→ DATA PROVIDED
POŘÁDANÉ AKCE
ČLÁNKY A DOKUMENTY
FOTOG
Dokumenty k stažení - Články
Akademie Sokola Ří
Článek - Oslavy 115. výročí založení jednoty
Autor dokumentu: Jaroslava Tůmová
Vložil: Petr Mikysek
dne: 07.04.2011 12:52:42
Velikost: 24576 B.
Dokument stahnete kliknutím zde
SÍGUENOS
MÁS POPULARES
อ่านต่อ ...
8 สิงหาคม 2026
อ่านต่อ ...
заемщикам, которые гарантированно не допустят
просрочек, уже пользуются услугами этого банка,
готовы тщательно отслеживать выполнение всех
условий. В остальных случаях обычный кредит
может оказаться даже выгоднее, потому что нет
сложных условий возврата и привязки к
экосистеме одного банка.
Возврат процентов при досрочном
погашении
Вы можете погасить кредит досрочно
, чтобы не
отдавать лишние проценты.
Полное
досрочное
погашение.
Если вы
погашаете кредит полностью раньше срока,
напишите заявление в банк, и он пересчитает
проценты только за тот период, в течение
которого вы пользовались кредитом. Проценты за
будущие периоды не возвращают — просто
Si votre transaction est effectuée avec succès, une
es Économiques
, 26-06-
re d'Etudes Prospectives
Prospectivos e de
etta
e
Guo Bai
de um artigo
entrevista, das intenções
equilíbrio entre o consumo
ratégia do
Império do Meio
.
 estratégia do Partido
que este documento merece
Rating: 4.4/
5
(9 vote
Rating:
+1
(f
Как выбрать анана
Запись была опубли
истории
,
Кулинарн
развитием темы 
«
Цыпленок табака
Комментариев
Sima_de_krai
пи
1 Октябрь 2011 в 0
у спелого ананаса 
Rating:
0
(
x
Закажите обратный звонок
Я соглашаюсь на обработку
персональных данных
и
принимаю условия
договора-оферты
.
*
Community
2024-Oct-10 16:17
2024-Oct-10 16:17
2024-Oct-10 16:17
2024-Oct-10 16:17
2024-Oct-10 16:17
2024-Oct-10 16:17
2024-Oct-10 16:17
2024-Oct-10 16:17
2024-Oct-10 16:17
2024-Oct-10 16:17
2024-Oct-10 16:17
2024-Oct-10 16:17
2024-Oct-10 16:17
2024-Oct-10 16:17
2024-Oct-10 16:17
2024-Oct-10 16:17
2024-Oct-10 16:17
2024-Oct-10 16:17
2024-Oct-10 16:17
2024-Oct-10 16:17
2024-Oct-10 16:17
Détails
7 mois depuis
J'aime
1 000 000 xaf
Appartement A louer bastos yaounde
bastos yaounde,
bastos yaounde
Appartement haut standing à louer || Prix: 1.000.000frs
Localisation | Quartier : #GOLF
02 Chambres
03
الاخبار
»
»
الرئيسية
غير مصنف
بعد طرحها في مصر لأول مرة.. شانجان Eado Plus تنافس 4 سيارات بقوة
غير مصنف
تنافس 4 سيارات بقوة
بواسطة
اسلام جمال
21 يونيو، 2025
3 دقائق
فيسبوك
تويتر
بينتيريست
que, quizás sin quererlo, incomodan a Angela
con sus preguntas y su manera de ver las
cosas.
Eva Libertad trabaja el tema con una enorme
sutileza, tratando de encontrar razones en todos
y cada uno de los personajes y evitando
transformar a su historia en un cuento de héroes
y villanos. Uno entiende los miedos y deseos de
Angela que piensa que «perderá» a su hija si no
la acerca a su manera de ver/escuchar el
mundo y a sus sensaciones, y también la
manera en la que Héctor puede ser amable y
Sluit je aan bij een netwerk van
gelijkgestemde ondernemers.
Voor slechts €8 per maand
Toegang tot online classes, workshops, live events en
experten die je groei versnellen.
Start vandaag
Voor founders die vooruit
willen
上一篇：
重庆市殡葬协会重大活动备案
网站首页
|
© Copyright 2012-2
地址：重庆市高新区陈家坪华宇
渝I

→ TASK INSTRUCTIONS
From the first line of the data above to the line containing "Комментариев", repeat everything exactly and add nothing.

→ ANSWER TO THIS PROBLEM
POŘÁDANÉ AKCE
ČLÁNKY A DOKUMENTY
FOTOG
Dokumenty k stažení - Články
Akademie Sokola Ří
Článek - Oslavy 115. výročí založení jednoty
Autor dokumentu: Jaroslava Tůmová
Vložil: Petr Mikysek
dne: 07.04.2011 12:52:42
Velikost: 24576 B.
Dokument stahnete kliknutím zde
SÍGUENOS
MÁS POPULARES
อ่านต่อ ...
8 สิงหาคม 2026
อ่านต่อ ...
заемщикам, которые гарантированно не допустят
просрочек, уже пользуются услугами этого банка,
готовы тщательно отслеживать выполнение всех
условий. В остальных случаях обычный кредит
может оказаться даже выгоднее, потому что нет
сложных условий возврата и привязки к
экосистеме одного банка.
Возврат процентов при досрочном
погашении
Вы можете погасить кредит досрочно
, чтобы не
отдавать лишние проценты.
Полное
досрочное
погашение.
Если вы
погашаете кредит полностью раньше срока,
напишите заявление в банк, и он пересчитает
проценты только за тот период, в течение
которого вы пользовались кредитом. Проценты за
будущие периоды не возвращают — просто
Si votre transaction est effectuée avec succès, une
es Économiques
, 26-06-
re d'Etudes Prospectives
Prospectivos e de
etta
e
Guo Bai
de um artigo
entrevista, das intenções
equilíbrio entre o consumo
ratégia do
Império do Meio
.
 estratégia do Partido
que este documento merece
Rating: 4.4/
5
(9 vote
Rating:
+1
(f
Как выбрать анана
Запись была опубли
истории
,
Кулинарн
развитием темы 
«
Цыпленок табака
Комментариев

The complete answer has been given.